I wasn’t shocked or upset when she talked to me about it, I already knew something wasn’t right.

They thought it was more than just being forgetful as I got older. My wife’s mother had dementia, and she had seen some of the same symptoms in me.

They wanted me to get checked out and I was quite happy to go to the doctors.

A difficult diagnosis journey

I made the appointment, and I went on my own to see the GP. It wasn’t a difficult conversation to have, I just wanted to get it done and to know what was happening. They did memory tests, and I wasn’t too successful but that didn’t surprise me.

Not knowing was more difficult than the diagnosis. I wasn’t bothered about what the outcome might be, I just wanted to know the truth. I wanted to get some control back.

After being referred to the memory clinic and having an MRI scan, I was told I had mild cognitive impairment (MCI) and that I’d been seen again in six months. 

My wife and I asked the consultant three times if I have dementia, and he said no. I then received a copy of the letter he sent to my doctor and it said I had mild vascular dementia.

The letter was a complete reversal of what I’d been told verbally.

I rang the hospital and they confirmed the diagnosis.
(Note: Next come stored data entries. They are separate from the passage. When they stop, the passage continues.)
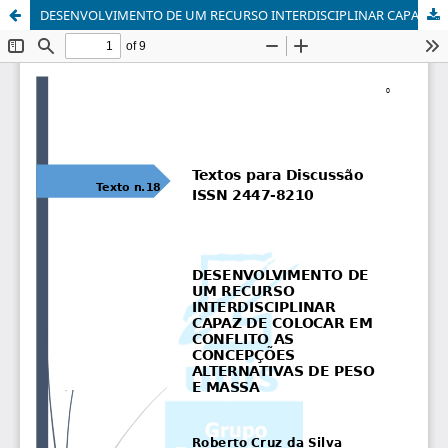
DESENVOLVIMENTO DE UM RECURSO INTERDISCIPLINAR CAPAZ DE COLOCAR EM CONFLITO AS CONCEPÇÕES ALTERNATIVAS DE PESO E MASSA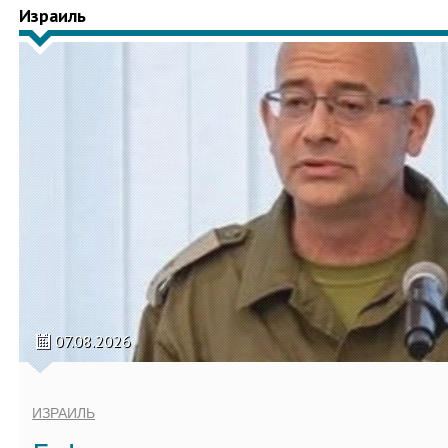
Израиль
07.08.2026
ИЗРАИЛЬ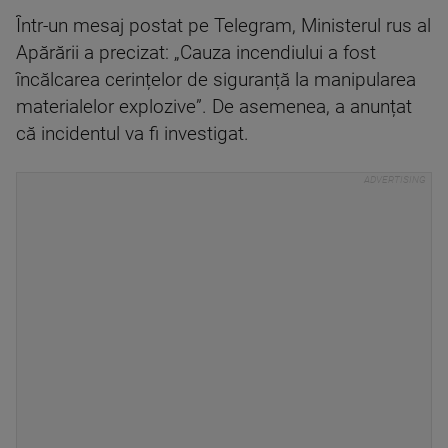
Într-un mesaj postat pe Telegram, Ministerul rus al
Apărării a precizat: „Cauza incendiului a fost
încălcarea cerințelor de siguranță la manipularea
materialelor explozive”. De asemenea, a anunțat
că incidentul va fi investigat.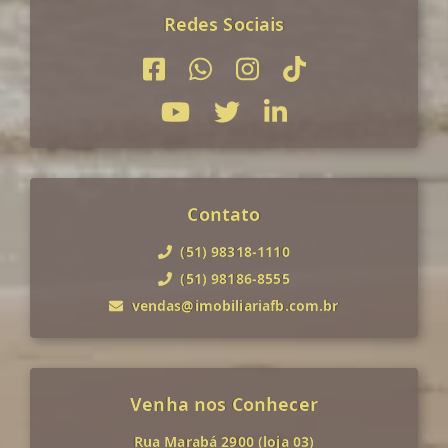
Redes Sociais
Contato
(51) 98318-1110
(51) 98186-8555
vendas@imobiliariafb.com.br
Venha nos Conhecer
Rua Marabá 2900 (loja 03)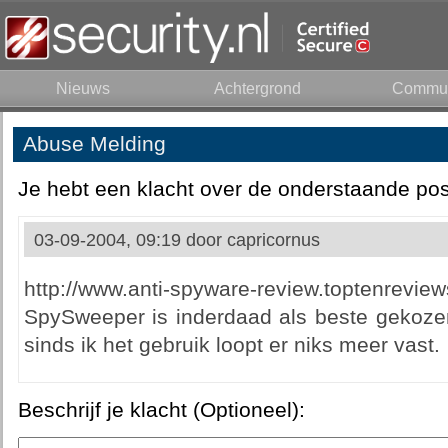
Nieuws
Achtergrond
Commun
Abuse Melding
Je hebt een klacht over de onderstaande pos
03-09-2004, 09:19 door
capricornus
http://www.anti-spyware-review.toptenr
SpySweeper is inderdaad als beste gekozen
sinds ik het gebruik loopt er niks meer vast.
Beschrijf je klacht (Optioneel):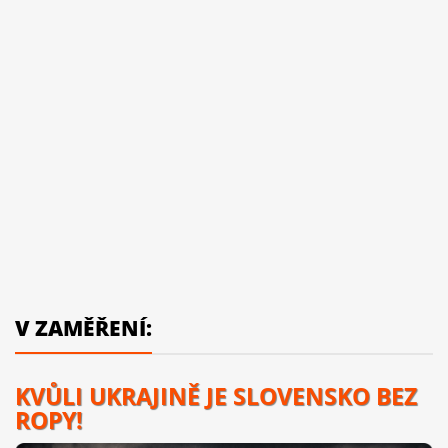
V ZAMĚŘENÍ:
KVŮLI UKRAJINĚ JE SLOVENSKO BEZ
ROPY!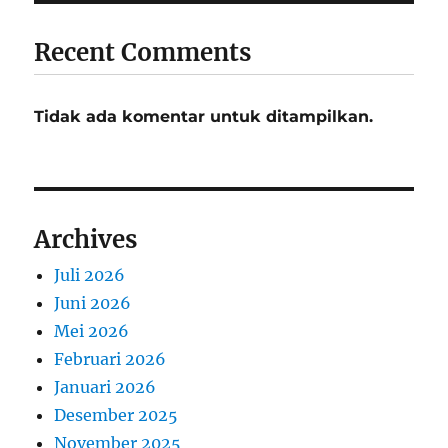
Recent Comments
Tidak ada komentar untuk ditampilkan.
Archives
Juli 2026
Juni 2026
Mei 2026
Februari 2026
Januari 2026
Desember 2025
November 2025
There was no communication from anybody.

My daughter saw from the scan that I’d had a minor stroke. They never told me about that, it was a silent stroke with no other symptoms. 

Accepting the diagnosis

I had to accept this is what I have got, I might die sooner than I would have done, so I will enjoy and do what I can while I can. I’ve cut back the physical stuff that was detrimental to me.

It was difficult at the time, but I have accepted it. I used to go to the gym three times a week, but now I can’t cope with it.
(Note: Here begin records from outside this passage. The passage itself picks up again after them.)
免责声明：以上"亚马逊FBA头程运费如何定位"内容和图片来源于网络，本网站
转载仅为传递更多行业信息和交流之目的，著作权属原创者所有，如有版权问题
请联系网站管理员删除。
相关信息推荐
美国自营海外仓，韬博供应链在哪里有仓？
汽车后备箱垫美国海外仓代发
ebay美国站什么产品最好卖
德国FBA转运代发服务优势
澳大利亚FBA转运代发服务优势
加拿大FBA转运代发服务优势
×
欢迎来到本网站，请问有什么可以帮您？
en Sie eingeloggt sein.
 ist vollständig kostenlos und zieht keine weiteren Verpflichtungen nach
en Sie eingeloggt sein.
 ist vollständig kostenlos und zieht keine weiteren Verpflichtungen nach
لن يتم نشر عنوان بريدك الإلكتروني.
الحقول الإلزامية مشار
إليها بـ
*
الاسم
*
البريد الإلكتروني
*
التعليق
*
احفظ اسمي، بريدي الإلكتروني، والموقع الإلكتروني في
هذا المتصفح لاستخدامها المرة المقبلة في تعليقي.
After the diagnosis there are still unanswered questions and no one can tell you the time scales, so you don’t have an idea and can anticipate what might happen. It was coming to terms about a change in thinking and lifestyle – how do I respond now?

I just needed to talk to someone and get some advice and reassurance on what I could expect.
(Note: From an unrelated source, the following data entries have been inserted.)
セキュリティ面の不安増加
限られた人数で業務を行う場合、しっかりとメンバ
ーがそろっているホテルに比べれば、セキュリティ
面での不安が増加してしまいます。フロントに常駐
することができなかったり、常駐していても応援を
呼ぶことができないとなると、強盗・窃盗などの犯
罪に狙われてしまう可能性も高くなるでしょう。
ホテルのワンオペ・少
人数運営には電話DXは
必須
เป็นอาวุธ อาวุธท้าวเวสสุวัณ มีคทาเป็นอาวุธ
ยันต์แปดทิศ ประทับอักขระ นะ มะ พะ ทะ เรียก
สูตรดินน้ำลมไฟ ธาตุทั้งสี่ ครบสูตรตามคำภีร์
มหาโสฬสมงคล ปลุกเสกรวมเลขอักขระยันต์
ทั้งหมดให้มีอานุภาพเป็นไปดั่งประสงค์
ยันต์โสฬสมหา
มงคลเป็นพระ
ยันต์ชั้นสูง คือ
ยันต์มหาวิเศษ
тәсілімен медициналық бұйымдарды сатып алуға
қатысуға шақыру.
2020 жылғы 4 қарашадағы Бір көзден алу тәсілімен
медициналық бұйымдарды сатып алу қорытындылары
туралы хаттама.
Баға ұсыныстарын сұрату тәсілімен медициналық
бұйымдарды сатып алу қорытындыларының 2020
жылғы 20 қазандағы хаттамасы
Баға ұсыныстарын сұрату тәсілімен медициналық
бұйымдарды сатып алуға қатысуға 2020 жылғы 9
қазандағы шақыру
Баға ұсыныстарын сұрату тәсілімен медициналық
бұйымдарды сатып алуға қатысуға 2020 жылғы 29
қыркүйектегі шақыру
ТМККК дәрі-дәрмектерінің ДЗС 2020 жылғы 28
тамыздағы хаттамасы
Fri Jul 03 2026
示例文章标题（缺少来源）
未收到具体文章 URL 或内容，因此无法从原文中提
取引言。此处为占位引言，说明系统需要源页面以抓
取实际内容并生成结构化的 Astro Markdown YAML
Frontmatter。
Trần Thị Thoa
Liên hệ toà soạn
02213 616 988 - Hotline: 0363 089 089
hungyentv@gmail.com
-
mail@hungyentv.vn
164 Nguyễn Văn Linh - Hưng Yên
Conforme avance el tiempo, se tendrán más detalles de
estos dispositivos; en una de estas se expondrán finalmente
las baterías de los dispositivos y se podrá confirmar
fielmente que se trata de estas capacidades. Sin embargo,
I know everyone is different, but it was important to know there would be care for you at whatever stage you are in the process.

Finding the Alzheimer’s Society Voices Together group

I met with a local Alzheimer’s Society group called Voices Together. They very quickly opened doors of opportunity for me. I even signed up to be an Alzheimer's Society Dementia Voice Participant.

I found I had something to contribute from my experience in life and my skill set that could impact others.

I was involved in several Zoom meetings where future decisions were being made that would have influence on policy. We'd discuss how people should be treated and advised for what, to so many, has a major effect on their future.

The Voices Together group and Dementia Voice offer amazing support. My contact at Dementia Voice has been wonderful.

It has been a help to have someone to talk to. Being part of the Dementia Voice retreat recently and meeting people face to face was useful.

We normally only speak on Zoom, so when we met again it felt like it changed because we felt we knew each other better.

Looking to the future

I told my wife: 'I never want you to be under pressure to keep me at home and have to care for me.

'I give you full permission to put me in a home or arrange day support when I’m not able to make these decisions myself. We’ve been together 50 years and I know it’s not easy for you either.’ 

You can’t change the thoughts, but you can change how long you spend thinking about them.

Part of that was volunteering with Alzheimer’s Society. I am there as a support to Alzheimer’s Society, to help them because I have something they haven’t got. I have found that fulfilling and I am doing something worthwhile. It’s turning lemons into lemonade.